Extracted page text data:
========

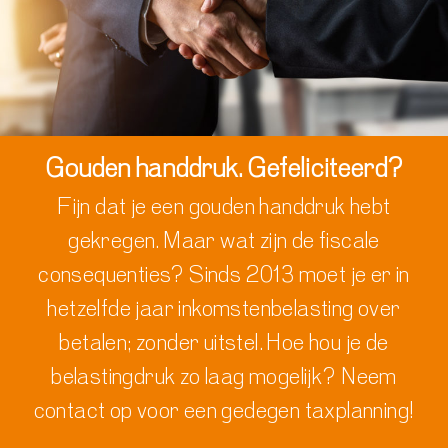
Gouden handdruk. Gefeliciteerd?
Fijn dat je een gouden handdruk hebt
gekregen. Maar wat zijn de fiscale
consequenties?
Sinds 2013 moet je er in
hetzelfde jaar inkomstenbelasting over
betalen; zonder uitstel.
Hoe hou je de
belastingdruk zo laag mogelijk?
Neem
contact op voor een gedegen taxplanning!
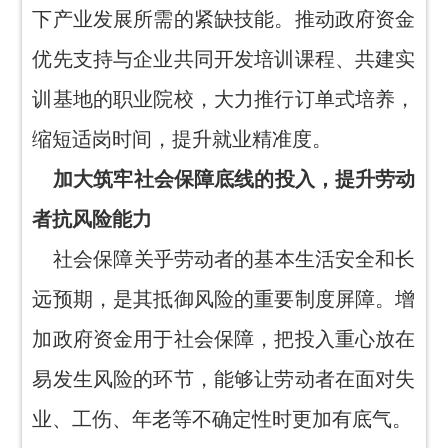
下产业发展所需的紧缺技能。推动政府资金
优先支持与企业共同开发培训课程、共建实
训基地的职业院校，大力推行订单式培养，
缩短适岗时间，提升就业精准度。
加大筑牢社会保障底线的投入，提升劳动
者抗风险能力
社会保障关乎劳动者的基本生活安全和长
远预期，是其抵御风险的重要制度屏障。增
加政府资金用于社会保障，把投入重心放在
易发生风险的环节，能够让劳动者在面对失
业、工伤、年老等不确定性时更加有底气。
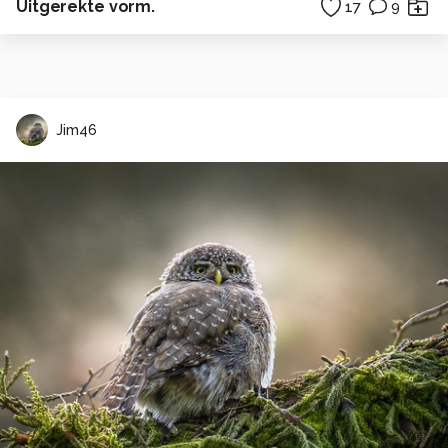
Uitgerekte vorm.
17
9
Jim46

========

A word-for-word copy of the records is needed, with no pictures carried over.

Gouden handdruk. Gefeliciteerd?
Fijn dat je een gouden handdruk hebt
gekregen. Maar wat zijn de fiscale
consequenties?
Sinds 2013 moet je er in
hetzelfde jaar inkomstenbelasting over
betalen; zonder uitstel.
Hoe hou je de
belastingdruk zo laag mogelijk?
Neem
contact op voor een gedegen taxplanning!
下产业发展所需的紧缺技能。推动政府资金
优先支持与企业共同开发培训课程、共建实
训基地的职业院校，大力推行订单式培养，
缩短适岗时间，提升就业精准度。
加大筑牢社会保障底线的投入，提升劳动
者抗风险能力
社会保障关乎劳动者的基本生活安全和长
远预期，是其抵御风险的重要制度屏障。增
加政府资金用于社会保障，把投入重心放在
易发生风险的环节，能够让劳动者在面对失
业、工伤、年老等不确定性时更加有底气。
Uitgerekte vorm.
17
9
Jim46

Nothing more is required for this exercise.